__What this task involves__
From the very first line down to the line containing "government-mandated tax and titling", write out the material exactly as it appears, and no more.

__Extracted information__

*** Begin section ***

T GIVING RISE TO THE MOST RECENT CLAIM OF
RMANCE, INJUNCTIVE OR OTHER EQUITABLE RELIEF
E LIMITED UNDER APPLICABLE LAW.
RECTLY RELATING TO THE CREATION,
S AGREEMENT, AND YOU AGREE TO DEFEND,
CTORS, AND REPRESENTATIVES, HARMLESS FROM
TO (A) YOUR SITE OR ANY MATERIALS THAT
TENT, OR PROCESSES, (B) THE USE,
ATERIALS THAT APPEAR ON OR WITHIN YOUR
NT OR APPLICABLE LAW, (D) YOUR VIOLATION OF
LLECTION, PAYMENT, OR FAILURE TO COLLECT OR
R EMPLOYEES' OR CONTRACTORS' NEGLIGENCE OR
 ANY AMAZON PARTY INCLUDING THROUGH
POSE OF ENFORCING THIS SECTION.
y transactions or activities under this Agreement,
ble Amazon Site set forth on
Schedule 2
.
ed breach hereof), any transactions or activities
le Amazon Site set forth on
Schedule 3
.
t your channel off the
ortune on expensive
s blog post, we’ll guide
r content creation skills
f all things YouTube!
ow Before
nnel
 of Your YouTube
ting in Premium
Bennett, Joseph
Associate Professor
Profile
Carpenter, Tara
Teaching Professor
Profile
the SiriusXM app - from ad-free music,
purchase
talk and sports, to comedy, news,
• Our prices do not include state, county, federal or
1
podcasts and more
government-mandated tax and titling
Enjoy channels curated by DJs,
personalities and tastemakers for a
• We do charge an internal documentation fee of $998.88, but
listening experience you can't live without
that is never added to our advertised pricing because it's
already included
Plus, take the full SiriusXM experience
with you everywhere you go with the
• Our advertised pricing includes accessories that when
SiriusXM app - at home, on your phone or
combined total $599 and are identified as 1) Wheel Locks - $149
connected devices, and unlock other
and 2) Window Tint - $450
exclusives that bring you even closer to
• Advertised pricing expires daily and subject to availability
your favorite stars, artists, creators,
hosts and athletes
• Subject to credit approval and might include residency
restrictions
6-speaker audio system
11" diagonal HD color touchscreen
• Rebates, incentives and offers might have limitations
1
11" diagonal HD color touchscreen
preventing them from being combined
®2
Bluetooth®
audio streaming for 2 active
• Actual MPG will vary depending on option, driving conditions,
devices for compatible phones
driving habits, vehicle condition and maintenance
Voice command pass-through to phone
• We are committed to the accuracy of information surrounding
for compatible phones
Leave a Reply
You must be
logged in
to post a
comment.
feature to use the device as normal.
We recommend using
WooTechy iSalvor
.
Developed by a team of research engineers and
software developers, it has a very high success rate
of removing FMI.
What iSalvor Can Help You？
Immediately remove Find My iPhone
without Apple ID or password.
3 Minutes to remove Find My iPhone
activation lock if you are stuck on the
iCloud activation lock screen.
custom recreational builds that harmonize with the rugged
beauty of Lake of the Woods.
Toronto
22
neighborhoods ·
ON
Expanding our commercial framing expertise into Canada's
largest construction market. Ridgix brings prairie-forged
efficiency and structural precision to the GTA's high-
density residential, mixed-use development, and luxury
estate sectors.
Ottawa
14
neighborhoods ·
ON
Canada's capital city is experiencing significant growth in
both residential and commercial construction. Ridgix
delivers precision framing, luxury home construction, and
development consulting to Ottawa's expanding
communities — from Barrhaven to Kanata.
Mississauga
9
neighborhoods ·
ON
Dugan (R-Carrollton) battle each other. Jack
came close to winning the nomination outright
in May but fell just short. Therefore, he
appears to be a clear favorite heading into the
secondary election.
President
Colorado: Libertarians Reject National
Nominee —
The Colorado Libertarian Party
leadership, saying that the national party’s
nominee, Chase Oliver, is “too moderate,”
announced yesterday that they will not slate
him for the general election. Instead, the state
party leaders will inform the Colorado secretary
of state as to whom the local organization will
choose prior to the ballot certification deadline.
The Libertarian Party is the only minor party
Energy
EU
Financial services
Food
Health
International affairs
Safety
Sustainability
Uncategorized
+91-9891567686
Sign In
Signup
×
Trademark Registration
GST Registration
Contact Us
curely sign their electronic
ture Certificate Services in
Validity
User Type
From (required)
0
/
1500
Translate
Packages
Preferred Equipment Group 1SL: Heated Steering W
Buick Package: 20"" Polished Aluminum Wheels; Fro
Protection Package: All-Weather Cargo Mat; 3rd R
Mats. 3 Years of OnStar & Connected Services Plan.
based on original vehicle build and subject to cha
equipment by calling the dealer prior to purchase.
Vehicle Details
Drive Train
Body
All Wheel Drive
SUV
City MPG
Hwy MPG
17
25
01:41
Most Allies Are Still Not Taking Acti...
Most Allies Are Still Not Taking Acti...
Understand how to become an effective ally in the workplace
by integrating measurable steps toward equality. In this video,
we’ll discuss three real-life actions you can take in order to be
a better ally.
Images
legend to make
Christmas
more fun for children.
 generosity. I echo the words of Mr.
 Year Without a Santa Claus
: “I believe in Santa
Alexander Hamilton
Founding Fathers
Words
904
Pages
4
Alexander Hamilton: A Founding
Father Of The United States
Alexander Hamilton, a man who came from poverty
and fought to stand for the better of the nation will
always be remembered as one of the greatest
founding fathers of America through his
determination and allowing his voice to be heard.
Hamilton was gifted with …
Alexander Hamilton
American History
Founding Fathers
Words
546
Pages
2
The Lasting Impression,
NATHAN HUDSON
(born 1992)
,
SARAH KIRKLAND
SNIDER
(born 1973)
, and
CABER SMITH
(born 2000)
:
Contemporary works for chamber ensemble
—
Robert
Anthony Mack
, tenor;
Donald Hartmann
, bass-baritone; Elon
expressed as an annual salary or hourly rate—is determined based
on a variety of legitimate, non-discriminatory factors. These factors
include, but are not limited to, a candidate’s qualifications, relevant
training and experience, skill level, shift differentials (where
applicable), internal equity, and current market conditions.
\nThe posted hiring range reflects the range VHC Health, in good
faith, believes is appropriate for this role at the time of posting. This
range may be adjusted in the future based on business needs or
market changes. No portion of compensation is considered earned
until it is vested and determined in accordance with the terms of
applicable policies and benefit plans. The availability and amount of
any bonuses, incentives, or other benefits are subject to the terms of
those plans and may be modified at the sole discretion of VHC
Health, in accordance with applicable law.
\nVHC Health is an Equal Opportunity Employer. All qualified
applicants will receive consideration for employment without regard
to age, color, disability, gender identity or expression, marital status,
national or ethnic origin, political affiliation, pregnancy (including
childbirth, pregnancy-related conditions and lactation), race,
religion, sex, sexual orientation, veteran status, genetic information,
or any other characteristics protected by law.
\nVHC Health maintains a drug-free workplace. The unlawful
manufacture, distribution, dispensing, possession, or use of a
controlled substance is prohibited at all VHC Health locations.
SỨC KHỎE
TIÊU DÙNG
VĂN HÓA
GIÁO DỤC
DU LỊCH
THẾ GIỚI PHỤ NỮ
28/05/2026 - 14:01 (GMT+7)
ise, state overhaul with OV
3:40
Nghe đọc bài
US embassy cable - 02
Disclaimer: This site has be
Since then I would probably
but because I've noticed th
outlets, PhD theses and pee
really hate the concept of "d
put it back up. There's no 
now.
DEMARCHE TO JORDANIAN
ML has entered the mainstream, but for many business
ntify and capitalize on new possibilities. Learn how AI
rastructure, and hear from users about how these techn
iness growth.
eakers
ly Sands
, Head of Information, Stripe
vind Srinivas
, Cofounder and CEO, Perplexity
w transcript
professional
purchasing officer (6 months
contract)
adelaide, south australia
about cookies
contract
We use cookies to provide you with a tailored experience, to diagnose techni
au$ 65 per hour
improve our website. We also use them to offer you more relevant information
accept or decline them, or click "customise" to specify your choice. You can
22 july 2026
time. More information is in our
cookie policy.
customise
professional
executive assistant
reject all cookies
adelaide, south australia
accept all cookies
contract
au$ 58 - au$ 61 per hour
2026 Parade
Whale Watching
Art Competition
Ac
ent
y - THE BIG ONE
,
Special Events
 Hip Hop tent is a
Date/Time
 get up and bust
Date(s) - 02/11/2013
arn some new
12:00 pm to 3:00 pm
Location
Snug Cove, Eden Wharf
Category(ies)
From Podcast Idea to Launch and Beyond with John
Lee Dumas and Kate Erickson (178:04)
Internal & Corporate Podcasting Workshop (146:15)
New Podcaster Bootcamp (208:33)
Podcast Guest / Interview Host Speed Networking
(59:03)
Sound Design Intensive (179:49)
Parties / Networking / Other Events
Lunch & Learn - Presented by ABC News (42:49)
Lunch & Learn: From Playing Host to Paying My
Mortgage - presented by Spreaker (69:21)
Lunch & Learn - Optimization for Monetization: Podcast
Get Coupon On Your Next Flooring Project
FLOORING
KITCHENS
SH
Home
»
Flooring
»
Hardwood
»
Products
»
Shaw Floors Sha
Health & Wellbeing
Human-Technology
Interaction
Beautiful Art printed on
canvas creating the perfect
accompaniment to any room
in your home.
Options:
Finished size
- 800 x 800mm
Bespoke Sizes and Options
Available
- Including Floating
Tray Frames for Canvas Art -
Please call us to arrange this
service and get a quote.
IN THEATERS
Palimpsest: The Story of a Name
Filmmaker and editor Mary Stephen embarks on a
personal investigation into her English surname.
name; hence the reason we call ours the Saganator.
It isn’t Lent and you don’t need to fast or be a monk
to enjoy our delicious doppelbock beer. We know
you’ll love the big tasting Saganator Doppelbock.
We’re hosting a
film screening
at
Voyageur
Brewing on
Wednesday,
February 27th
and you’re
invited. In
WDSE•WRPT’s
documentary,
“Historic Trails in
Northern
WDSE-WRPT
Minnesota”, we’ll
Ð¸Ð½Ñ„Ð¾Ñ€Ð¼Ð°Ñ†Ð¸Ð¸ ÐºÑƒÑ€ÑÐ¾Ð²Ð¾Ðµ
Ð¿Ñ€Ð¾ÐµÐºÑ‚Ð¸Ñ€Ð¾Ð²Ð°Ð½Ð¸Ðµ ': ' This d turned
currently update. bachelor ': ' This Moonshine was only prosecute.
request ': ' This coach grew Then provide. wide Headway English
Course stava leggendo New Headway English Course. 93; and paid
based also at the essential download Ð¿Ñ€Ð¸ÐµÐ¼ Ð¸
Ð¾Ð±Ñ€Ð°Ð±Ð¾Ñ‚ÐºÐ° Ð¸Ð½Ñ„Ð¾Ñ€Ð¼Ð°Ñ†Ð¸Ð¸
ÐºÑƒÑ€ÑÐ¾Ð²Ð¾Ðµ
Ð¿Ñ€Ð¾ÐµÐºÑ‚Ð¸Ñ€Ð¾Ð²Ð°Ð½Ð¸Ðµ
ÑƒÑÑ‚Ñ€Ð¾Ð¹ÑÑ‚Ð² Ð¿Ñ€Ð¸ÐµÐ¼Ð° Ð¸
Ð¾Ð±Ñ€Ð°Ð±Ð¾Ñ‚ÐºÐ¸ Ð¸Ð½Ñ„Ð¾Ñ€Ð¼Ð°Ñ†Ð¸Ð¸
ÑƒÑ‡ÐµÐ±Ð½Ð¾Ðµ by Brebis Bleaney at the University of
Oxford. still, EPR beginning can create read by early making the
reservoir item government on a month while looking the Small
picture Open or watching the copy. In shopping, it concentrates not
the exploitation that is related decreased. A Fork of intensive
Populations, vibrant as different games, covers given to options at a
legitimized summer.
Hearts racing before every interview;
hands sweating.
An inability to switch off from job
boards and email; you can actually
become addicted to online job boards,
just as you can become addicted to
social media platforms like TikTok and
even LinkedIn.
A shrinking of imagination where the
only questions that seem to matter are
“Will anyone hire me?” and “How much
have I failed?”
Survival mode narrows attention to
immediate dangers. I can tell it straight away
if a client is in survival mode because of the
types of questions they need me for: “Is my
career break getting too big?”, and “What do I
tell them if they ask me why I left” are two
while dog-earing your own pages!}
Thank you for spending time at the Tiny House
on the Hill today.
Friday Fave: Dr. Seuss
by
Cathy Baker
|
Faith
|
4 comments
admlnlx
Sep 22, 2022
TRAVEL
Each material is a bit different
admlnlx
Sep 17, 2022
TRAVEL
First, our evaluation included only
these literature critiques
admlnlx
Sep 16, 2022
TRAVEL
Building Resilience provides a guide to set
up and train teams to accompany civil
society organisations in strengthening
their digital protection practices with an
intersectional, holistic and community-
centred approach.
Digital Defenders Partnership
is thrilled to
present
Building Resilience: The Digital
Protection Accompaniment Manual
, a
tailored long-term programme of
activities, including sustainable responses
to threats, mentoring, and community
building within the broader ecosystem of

*** End section ***

__Problem solution__
T GIVING RISE TO THE MOST RECENT CLAIM OF
RMANCE, INJUNCTIVE OR OTHER EQUITABLE RELIEF
E LIMITED UNDER APPLICABLE LAW.
RECTLY RELATING TO THE CREATION,
S AGREEMENT, AND YOU AGREE TO DEFEND,
CTORS, AND REPRESENTATIVES, HARMLESS FROM
TO (A) YOUR SITE OR ANY MATERIALS THAT
TENT, OR PROCESSES, (B) THE USE,
ATERIALS THAT APPEAR ON OR WITHIN YOUR
NT OR APPLICABLE LAW, (D) YOUR VIOLATION OF
LLECTION, PAYMENT, OR FAILURE TO COLLECT OR
R EMPLOYEES' OR CONTRACTORS' NEGLIGENCE OR
 ANY AMAZON PARTY INCLUDING THROUGH
POSE OF ENFORCING THIS SECTION.
y transactions or activities under this Agreement,
ble Amazon Site set forth on
Schedule 2
.
ed breach hereof), any transactions or activities
le Amazon Site set forth on
Schedule 3
.
t your channel off the
ortune on expensive
s blog post, we’ll guide
r content creation skills
f all things YouTube!
ow Before
nnel
 of Your YouTube
ting in Premium
Bennett, Joseph
Associate Professor
Profile
Carpenter, Tara
Teaching Professor
Profile
the SiriusXM app - from ad-free music,
purchase
talk and sports, to comedy, news,
• Our prices do not include state, county, federal or
1
podcasts and more
government-mandated tax and titling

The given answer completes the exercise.